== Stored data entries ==
===============
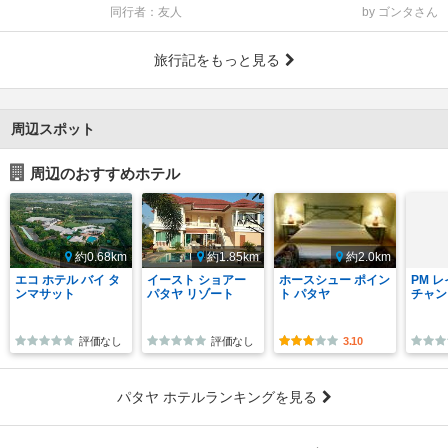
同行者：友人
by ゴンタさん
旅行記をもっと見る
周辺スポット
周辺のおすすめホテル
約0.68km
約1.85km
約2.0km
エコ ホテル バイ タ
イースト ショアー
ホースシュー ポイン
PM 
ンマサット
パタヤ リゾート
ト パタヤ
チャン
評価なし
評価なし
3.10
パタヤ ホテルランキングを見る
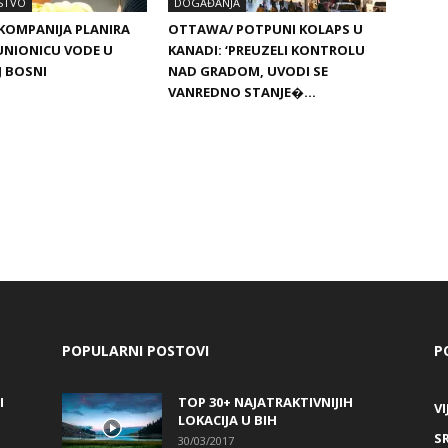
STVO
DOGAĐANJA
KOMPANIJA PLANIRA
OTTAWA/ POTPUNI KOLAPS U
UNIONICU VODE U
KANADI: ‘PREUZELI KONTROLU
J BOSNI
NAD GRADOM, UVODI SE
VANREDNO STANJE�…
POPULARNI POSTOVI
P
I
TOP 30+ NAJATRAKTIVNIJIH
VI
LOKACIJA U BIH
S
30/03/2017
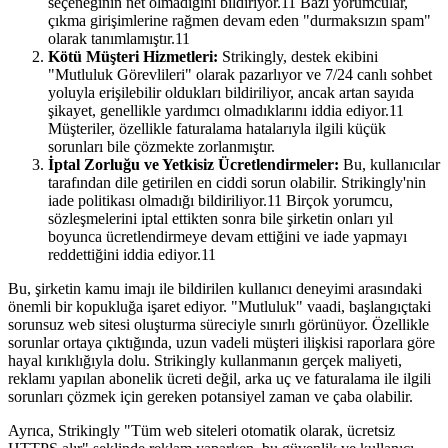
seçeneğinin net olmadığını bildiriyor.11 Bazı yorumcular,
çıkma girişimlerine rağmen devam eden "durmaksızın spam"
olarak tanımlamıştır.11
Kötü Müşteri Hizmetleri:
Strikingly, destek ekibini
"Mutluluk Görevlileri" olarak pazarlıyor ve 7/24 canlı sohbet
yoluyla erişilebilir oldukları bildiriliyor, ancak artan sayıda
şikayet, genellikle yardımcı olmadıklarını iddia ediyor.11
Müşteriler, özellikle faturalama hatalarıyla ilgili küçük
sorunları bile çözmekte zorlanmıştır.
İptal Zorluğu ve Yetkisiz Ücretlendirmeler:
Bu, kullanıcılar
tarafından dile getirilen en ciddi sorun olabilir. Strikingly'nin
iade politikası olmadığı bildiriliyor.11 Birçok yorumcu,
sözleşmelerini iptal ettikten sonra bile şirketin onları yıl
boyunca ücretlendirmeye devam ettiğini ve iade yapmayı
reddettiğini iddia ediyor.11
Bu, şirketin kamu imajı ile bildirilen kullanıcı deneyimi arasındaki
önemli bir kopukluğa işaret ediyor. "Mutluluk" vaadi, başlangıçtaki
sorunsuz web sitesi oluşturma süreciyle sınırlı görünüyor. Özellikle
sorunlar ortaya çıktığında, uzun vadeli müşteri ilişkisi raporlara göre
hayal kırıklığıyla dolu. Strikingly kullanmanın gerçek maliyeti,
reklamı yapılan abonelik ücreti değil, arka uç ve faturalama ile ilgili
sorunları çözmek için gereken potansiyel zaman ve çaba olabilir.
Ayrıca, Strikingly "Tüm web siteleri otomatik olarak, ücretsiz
===============
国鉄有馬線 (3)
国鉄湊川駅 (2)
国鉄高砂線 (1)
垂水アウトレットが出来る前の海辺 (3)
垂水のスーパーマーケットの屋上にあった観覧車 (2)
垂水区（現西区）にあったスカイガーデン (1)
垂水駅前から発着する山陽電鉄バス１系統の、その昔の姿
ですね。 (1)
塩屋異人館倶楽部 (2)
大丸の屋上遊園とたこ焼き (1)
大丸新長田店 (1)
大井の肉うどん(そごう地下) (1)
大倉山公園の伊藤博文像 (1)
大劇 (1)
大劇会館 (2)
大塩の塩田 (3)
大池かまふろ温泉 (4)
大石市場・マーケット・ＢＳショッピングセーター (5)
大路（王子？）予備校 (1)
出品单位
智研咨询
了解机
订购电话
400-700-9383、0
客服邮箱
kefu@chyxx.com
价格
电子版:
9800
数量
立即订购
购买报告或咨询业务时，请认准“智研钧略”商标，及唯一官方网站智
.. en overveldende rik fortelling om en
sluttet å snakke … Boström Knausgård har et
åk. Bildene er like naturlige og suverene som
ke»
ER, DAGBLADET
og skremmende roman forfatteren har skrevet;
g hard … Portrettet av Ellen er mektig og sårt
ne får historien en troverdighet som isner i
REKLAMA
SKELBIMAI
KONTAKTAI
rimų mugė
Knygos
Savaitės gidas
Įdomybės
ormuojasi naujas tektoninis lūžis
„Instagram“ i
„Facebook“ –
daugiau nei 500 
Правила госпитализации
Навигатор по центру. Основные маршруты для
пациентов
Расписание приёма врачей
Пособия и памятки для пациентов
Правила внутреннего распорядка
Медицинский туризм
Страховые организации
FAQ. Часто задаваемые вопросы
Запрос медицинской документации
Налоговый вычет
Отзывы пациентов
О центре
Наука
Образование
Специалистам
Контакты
===============
== WHAT IS EXPECTED ==
Reproduce, exactly as they stand in the data above, the lines from the one that holds "sorunsuz web sitesi" to the one that holds "sorunları çözmek için", inclusive.

== ANSWER SECTION ==
sorunsuz web sitesi oluşturma süreciyle sınırlı görünüyor. Özellikle
sorunlar ortaya çıktığında, uzun vadeli müşteri ilişkisi raporlara göre
hayal kırıklığıyla dolu. Strikingly kullanmanın gerçek maliyeti,
reklamı yapılan abonelik ücreti değil, arka uç ve faturalama ile ilgili
sorunları çözmek için gereken potansiyel zaman ve çaba olabilir.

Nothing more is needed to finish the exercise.